Stepping up to the checkout counter might hurt more this holiday season. For a state where the economy is churning with low taxes and steady growth, North Carolinians have struggled under the weight of inflation in 2023.

Headlines are brimming with news of economic growth in North Carolina, although it remains below the national level of 3%. So why do nearly half of us in the Tar Heel State say we are worse off financially than one year ago?

It’s not because of “misinformation” or partisan messaging. It is simply because prices are ballooning faster than paychecks. According to a study from the American Enterprise Institute, average real wages are down 3% from 2020. Even worse, average wages artificially spiked during the pandemic because lower-paid workers lost their jobs. Now, we have a society that remembers a pre-pandemic economy with growing wages and low interest rates and prices. They will not forget that in 2024.

As election season heats up, nothing gets closer to a “kitchen table issue” than inflation, and few policy priorities or political messages can distract voters from it.

For millions of North Carolina families, it all comes down to the cost of groceries. Over the last 12 months, the CPI inflation rate in North Carolina was 7.7%. The average price of gas was $3.39 per gallon this year, and milk was $4.22 per gallon. While inflation’s heated trajectory cooled a bit to 3.5% this fall, it is still well over the 2% target rate set by the Federal Reserve. Since President Joe Biden took office, the CPI has risen 17%.

More than 80% of North Carolinians say inflation has affected some or most of their spending decisions. Half of us expect inflation to get worse, and it could, particularly if our labor participation rate continues to stall. Over 2023, the number of North Carolinians working fell to 60%, more than two percentage points lower than the national average. Small businesses trying to capitalize on the 2023 holidays can’t hire enough help to make ends meet.

As holiday baking traditions fill North Carolina homes this month, flour prices are up 34%, poultry up 25%, and dairy products up 24% since 2020. Due to rising interest rates over the last four years, the mortgage on that median-priced home has doubled.

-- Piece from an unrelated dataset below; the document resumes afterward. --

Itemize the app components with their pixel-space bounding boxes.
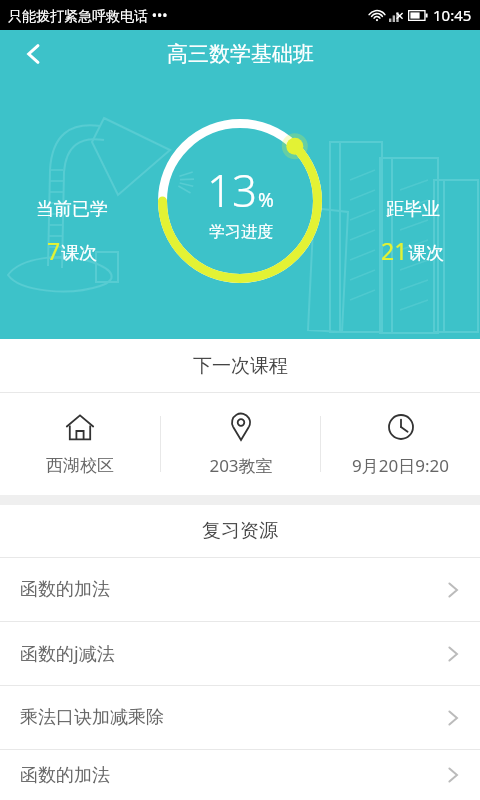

Inflation is a hidden tax that drives up costs and interest rates for everyone and disproportionately harms the poorest among us.

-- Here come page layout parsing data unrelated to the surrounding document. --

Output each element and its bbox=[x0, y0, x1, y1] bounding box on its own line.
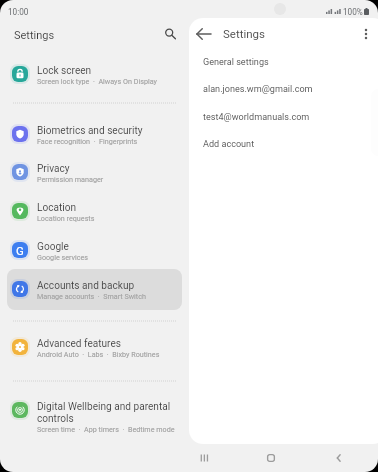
staticText: controls bbox=[37, 413, 189, 425]
staticText: Settings bbox=[14, 29, 55, 42]
staticText: G bbox=[16, 244, 24, 257]
button[interactable]: alan.jones.wm@gmail.com bbox=[189, 76, 378, 103]
button[interactable]: Add account bbox=[189, 131, 378, 158]
staticText: Permission manager bbox=[37, 175, 189, 183]
staticText: alan.jones.wm@gmail.com bbox=[203, 84, 313, 95]
button[interactable]: Recents bbox=[170, 446, 237, 470]
staticText: Google bbox=[37, 241, 189, 253]
button[interactable] bbox=[7, 152, 182, 193]
staticText: Settings bbox=[223, 27, 265, 40]
button[interactable] bbox=[7, 390, 182, 442]
staticText: Lock screen bbox=[37, 65, 189, 77]
staticText: Biometrics and security bbox=[37, 125, 189, 137]
staticText: Digital Wellbeing and parental bbox=[37, 401, 189, 413]
staticText: General settings bbox=[203, 57, 269, 68]
staticText: Google services bbox=[37, 253, 189, 261]
staticText: Screen lock type · Always On Display bbox=[37, 77, 189, 85]
button[interactable]: Back bbox=[305, 446, 373, 470]
staticText: Privacy bbox=[37, 163, 189, 175]
staticText: test4@worldmanuals.com bbox=[203, 112, 310, 123]
staticText: Add account bbox=[203, 139, 255, 150]
staticText: 10:00 bbox=[8, 7, 29, 17]
staticText: Screen time · App timers · Bedtime mode bbox=[37, 425, 189, 433]
staticText: Manage accounts · Smart Switch bbox=[37, 292, 189, 300]
staticText: Android Auto · Labs · Bixby Routines bbox=[37, 350, 189, 358]
button[interactable]: test4@worldmanuals.com bbox=[189, 104, 378, 131]
button[interactable] bbox=[7, 230, 182, 271]
staticText: Face recognition · Fingerprints bbox=[37, 137, 189, 145]
staticText: Location requests bbox=[37, 214, 189, 222]
button[interactable]: General settings bbox=[189, 49, 378, 76]
button[interactable] bbox=[7, 114, 182, 155]
button[interactable]: Search bbox=[160, 23, 182, 45]
button[interactable]: Home bbox=[237, 446, 305, 470]
button[interactable] bbox=[7, 269, 182, 310]
staticText: Location bbox=[37, 202, 189, 214]
button[interactable] bbox=[7, 54, 182, 95]
button[interactable]: Back bbox=[193, 23, 215, 45]
staticText: 100% bbox=[343, 7, 363, 17]
button[interactable]: More options bbox=[356, 24, 376, 44]
staticText: Accounts and backup bbox=[37, 280, 189, 292]
button[interactable] bbox=[7, 191, 182, 232]
staticText: Advanced features bbox=[37, 338, 189, 350]
button[interactable] bbox=[7, 327, 182, 368]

Listen closely to campaign ads and stump speeches this year. Candidates will attempt to deflect from the impact of inflation or claim it is out of policymakers’ control. Don’t be fooled. It is not.

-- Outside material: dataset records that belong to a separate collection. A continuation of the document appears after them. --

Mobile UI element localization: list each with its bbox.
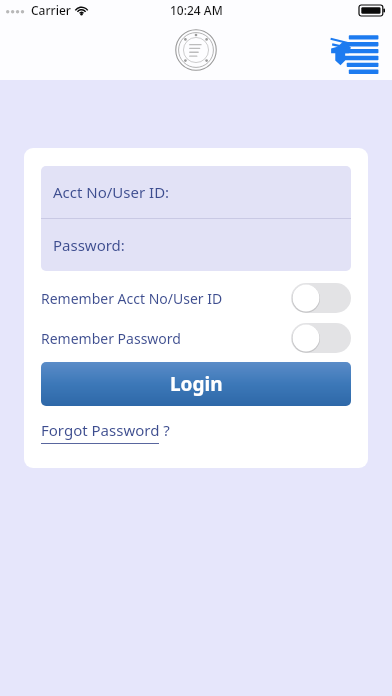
staticText: Carrier: [31, 2, 71, 18]
staticText: Password:: [53, 235, 125, 255]
button[interactable]: Acct No/User ID:: [41, 166, 351, 218]
staticText: Forgot Password ?: [41, 420, 170, 440]
button[interactable]: Login: [41, 362, 351, 406]
button[interactable]: Password:: [41, 219, 351, 271]
button[interactable]: Remember Acct No/User ID toggle: [291, 283, 351, 313]
button[interactable]: Menu: [328, 30, 380, 70]
button[interactable]: Forgot Password ?: [41, 420, 170, 444]
staticText: Acct No/User ID:: [53, 182, 170, 202]
staticText: Remember Acct No/User ID: [41, 289, 223, 308]
button[interactable]: Bank seal: [174, 28, 218, 72]
staticText: 10:24 AM: [170, 2, 223, 18]
staticText: Login: [170, 371, 223, 397]
button[interactable]: Remember Password toggle: [291, 323, 351, 353]
staticText: Remember Password: [41, 329, 181, 348]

The inflation we see today is the predictable and direct result of the pandemic spending spree by the federal government, followed by economic policy mismanagement that led to labor shortages and supply chain disruptions. We should be debating these issues on the campaign trails this year. How will congressional candidates get back to responsible governance? Their focus on the myriad of other messages that are clogging our news feeds will not convince voters whose household incomes are dwindling under the current policy priorities.